Green’s Dictionary of Slang

dover n.1

[proprietary name]

(Aus.) a clasp-knife; thus flash one’s dover, to use one’s clasp-knife to cut up one’s food.

[Aus]Bulletin (Sydney) 9 May 5/4: It didn’t take him long to find out what was wrong. He prized open the case with his ‘dover,’ and his eye glittered with the light of triumph as he exclaimed, ‘Holy Frost, if there aint a horsehair got twisted up in it! And, my oath, it’s stuck pretty tight too.’.
[Aus] ‘Sam Holt’ in ‘Banjo’ Paterson Old Bush Songs 73: You were flashing your dover, six short months ago, / In a lambing camp on the Barcoo.
[Aus]G. Seagram Bushman All 198: Got a new dover, have you?

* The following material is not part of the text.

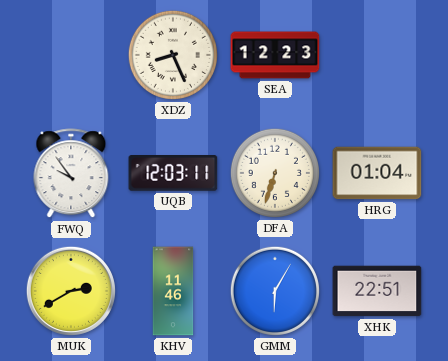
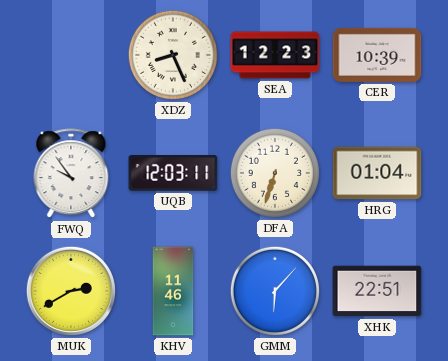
CER: none -> 10:39
GMM: 6:05 -> 6:07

What’s the brand?
[NZ] (ref. to 1890–1910) L.G.D. Acland Early Canterbury Runs (1951) 374: Dover – AE gives the meaning as a clasp knife.
[Aus]G. Seal Lingo 161: sport for show or for display is from 18th-century cant, a dover was a favoured brand of knife while a monkey was a sheep.

In phrases

run of one’s dover (n.) [development of orig. mid-19C phr. run of one’s knife]

(Aus.) board and lodging.

[Aus]Bulletin (Sydney) 11 Apr. 22/1: Now, this maid from the country had been to the city / To visit a friend, and soon became pretty / Well versed in the ways of the vot’ress of fashion / Who dwelt in the town, and cut a great dash on / ‘Ten bob a week and the run of their ’Dover’ ’ / (That is plenty to eat and a little bit over).